These are L.A.'s must-sees, says a native
People ask why the characters in my stories do so much traveling. I tell them it's because I'm a native of Los Angeles, where touring is a state of mind. I can find a window into another world by driving a short distance in any direction.
There are people here from over 140 countries speaking some 96 languages. If you're craving a specific taste for food, dress, or collectibles, then you can visit any number of towns within the city, whether it's Thai Town, Little Ethiopia, or Mexico in East L.A.
If it's a cross section of Angelenos that you'd like to watch in various cultural habitats, then there are a number of weekly, monthly, and seasonal events where you can experience us as villagers enjoying the city and one another.
Though I live in Laurel Canyon in the Hollywood Hills above the infamous Sunset Strip, I do my weekly grocery shopping some 15 minutes down Hollywood Boulevard east of the Walk of Fame and Grauman's Chinese Theatre. At the Silom market, I get fresh whole fish, beef, pork, coconut, oyster sauce, cilantro, and all of the spices typical of Thai food. In Thailand Plaza, you can pick up garlands of flowers, colored incense, and find books on culture at Dokya Bookstore.

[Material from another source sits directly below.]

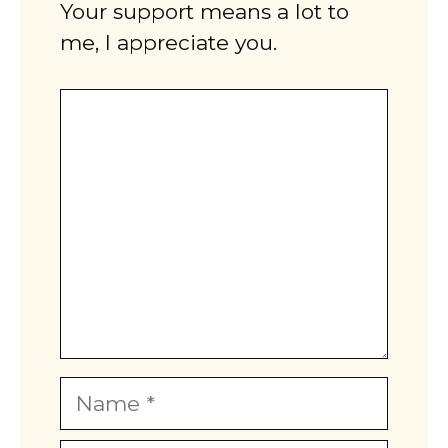
Your support means a lot to
me, I appreciate you.
Comment
Name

San Francisco and Vancouver may boast North America's largest Chinatowns, but downtown L.A.'s just might be hippest, with its Chun King Road galleries featuring the art world's cutting-edge new blood. There are 2-1/2-hour walking tours given on the first Saturday of every month [call (213) 680-0243, or e-mail firstname.lastname@example.org].
If you're downtown on a summer weekday, be sure to stop for the free lunchtime concerts at the California Plaza, 350 South Grand Avenue. There you can catch famed musicians from around the world in a village-square setting, backdropped by the city's tallest buildings.
For a second day of exploration in downtown L.A., head over to Little Tokyo for sushi or soba noodles in restaurants along First Street. Farther down at Alameda is the Japanese American National Museum [369 E. First St., (213) 625-0414, www.janm.org] where you can see an original barracks from the World War II relocation camps where Japanese-Americans were incarcerated.
Just north behind the museum is the Geffen Contemporary, one of the two downtown locations of the Museum of Contemporary Art (MOCA).
A few blocks away in the L.A. Fashion District is Santee Alley, between Santee Street and Maple Avenue, the open-air market bazaar where Angelenos go for bargains and designer knockoffs.
Heading back to the center of the city on Fairfax Avenue, Little Ethiopia is at the intersection with Olympic Boulevard. For one block, both sides of the street are dedicated to excellent restaurants.
The shops in Little Ethiopia carry traditionally embroidered summery cotton and gauzy tops for men, women, and children - my 8-year-old daughter and my father look equally adorable in theirs.
Nearby is the Los Angeles County Museum of Art, where jazz evenings are featured on Fridays. Here you will find all ages, colors, and sizes of Angelenos enjoying the music. For a similar mix of flavors on the beach scene, check out KCRW's Twilight Dance Series at the Santa Monica Pier during the summer. Before the evening's concert, take a walk through the Venice Canals for an eclectic sampling of L.A. home architecture.
For an enjoyable open-air picnic, check out the Hollywood Bowl's summer schedule featuring outdoor concerts of jazz, world, and classical music.
A September trip to L.A. should include the Watts Towers Day of the Drum Festival, which usually falls on the last weekend of the month. But no matter what time of year, you can take a tour of one of the city's treasured landmarks - Simon Rodia's Watts Towers are dazzling structures of spires, cement, crockery, and tile.
A more usual look at L.A.-the-village can be found on Sundays at the outdoor Farmer's Market, where gray days are like Paris, and sunny days bring throngs to Ivar Avenue between Hollywood and Sunset Boulevards. Besides fresh produce, cheeses, herbs, and munchies such as spiced popcorn, tamales, fried calamari, and Jamaican patties, you can find gifts of soaps, scarves, jewelry, and pottery.
These are just a few examples of how the canvas of L.A. could never be epitomized by a David Hockney or Ed Ruscha painting. The pictures and stories you can find here are entirely of your creation. There's a little something for anyone to love in Los Angeles; it's the city with so much flavor. Traveling to any of its nooks or crannies is a creative tour in itself - the traveler becomes artist and storyteller.